Our data shows that activation of CD137 signaling by intraperitoneal injection of agonist-CD137 antibody increased the areas of vascular calcification. Activation of CD137 signaling also increased the expression of BMP2 and Runx2 in the atherosclerotic plaques. In vitro, activation of CD137 signaling also aggravated VSMC calcification, while blocking CD137 signaling could alleviate agonist-CD137 induced VSMC calcification. In addition, the levels of calcium, BMP2 and Runx2, indicators of calcification, were all significantly elevated in agonist-CD137 group in VSMCs.
Our data revealed a previously unrecognized role of CD137 signaling in vascular calcification in vivo and vitro and provides a novel target for prevention and treatment of atherosclerosis in the future.
血管钙化是动脉粥样硬化的一个特征性表现,被认为是心血管风险的独立预测因子。先前已表明CD137信号传导参与动脉粥样硬化。然而,CD137信号传导在血管钙化调节中的可能作用尚未见报道。在本研究中,我们研究了CD137信号传导对载脂蛋白E基因敲除(ApoE)小鼠及小鼠血管平滑肌细胞(VSMC)血管钙化的影响。
分别通过冯科萨(von-Kossa)染色和马松三色(Masson's trichrome)染色鉴定体内或体外的钙沉积和肌纤维。通过碱性磷酸酶(ALP)检测试剂盒测定ALP活性。通过实时聚合酶链反应(PCR)、蛋白质免疫印迹法(Western blot)和免疫荧光法在体内或体外检测骨形态发生蛋白2(BMP2)和 runt相关转录因子2(Runx2)的存在情况。

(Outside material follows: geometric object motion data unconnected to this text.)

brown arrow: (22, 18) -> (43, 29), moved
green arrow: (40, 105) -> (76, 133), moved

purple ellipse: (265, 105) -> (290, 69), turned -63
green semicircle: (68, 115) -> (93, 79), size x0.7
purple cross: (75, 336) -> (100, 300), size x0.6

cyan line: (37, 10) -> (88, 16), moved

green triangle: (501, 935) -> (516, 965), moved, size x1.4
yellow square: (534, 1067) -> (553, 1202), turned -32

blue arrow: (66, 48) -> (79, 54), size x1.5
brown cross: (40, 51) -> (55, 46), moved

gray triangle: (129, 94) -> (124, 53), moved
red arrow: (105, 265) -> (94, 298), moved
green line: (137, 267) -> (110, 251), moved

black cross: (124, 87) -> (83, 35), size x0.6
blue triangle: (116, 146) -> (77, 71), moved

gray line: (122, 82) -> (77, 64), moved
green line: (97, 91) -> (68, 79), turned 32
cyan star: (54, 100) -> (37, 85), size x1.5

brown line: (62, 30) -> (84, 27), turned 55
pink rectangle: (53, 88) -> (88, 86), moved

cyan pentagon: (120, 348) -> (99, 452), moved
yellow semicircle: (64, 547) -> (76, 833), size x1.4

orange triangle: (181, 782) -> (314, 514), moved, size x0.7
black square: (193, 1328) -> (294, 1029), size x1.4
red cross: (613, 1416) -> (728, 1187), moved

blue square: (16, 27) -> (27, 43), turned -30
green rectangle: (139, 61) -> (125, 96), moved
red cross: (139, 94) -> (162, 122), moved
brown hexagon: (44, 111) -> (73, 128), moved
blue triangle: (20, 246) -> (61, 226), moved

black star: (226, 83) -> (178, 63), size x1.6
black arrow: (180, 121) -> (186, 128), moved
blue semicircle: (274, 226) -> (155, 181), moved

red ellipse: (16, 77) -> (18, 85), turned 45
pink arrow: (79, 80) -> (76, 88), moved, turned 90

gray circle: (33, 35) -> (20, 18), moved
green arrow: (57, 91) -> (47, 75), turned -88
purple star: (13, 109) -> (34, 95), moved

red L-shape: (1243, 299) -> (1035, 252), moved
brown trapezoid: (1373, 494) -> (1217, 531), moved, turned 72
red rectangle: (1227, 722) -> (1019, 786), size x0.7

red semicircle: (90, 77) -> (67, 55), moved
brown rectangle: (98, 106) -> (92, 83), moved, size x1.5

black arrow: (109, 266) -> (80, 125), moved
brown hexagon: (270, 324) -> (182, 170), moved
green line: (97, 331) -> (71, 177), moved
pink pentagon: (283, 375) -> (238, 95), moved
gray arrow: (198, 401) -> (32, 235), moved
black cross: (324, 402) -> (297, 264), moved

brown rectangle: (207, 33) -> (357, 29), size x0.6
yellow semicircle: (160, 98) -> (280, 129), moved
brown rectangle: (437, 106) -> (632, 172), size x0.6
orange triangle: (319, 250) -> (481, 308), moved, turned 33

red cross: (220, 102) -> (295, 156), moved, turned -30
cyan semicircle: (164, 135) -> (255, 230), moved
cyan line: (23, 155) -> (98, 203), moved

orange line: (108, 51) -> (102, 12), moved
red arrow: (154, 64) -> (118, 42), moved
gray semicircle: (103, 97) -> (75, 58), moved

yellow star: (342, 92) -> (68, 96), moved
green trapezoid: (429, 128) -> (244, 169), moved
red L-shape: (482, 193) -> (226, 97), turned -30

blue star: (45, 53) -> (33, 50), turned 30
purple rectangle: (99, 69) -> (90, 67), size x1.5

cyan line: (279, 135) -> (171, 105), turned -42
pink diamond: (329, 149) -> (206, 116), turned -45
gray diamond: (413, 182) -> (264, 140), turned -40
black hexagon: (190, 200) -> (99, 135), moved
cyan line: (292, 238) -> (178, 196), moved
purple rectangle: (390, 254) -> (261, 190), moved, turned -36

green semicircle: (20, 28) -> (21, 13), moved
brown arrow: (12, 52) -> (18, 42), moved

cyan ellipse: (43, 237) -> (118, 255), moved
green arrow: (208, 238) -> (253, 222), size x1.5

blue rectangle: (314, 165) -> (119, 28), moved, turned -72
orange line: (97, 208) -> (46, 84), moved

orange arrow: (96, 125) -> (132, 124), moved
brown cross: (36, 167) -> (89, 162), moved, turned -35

我们的数据表明,通过腹腔注射激动剂CD137抗体激活CD137信号传导会增加血管钙化面积。CD137信号传导的激活还会增加动脉粥样硬化斑块中BMP2和Runx2的表达。在体外,CD137信号传导的激活也会加重VSMC钙化,而阻断CD137信号传导可减轻激动剂CD137诱导的VSMC钙化。此外,在VSMC的激动剂CD137组中,钙化指标钙、BMP2和Runx2的水平均显著升高。
我们的数据揭示了CD137信号传导在体内和体外血管钙化中一个先前未被认识的作用,并为未来动脉粥样硬化的预防和治疗提供了一个新靶点。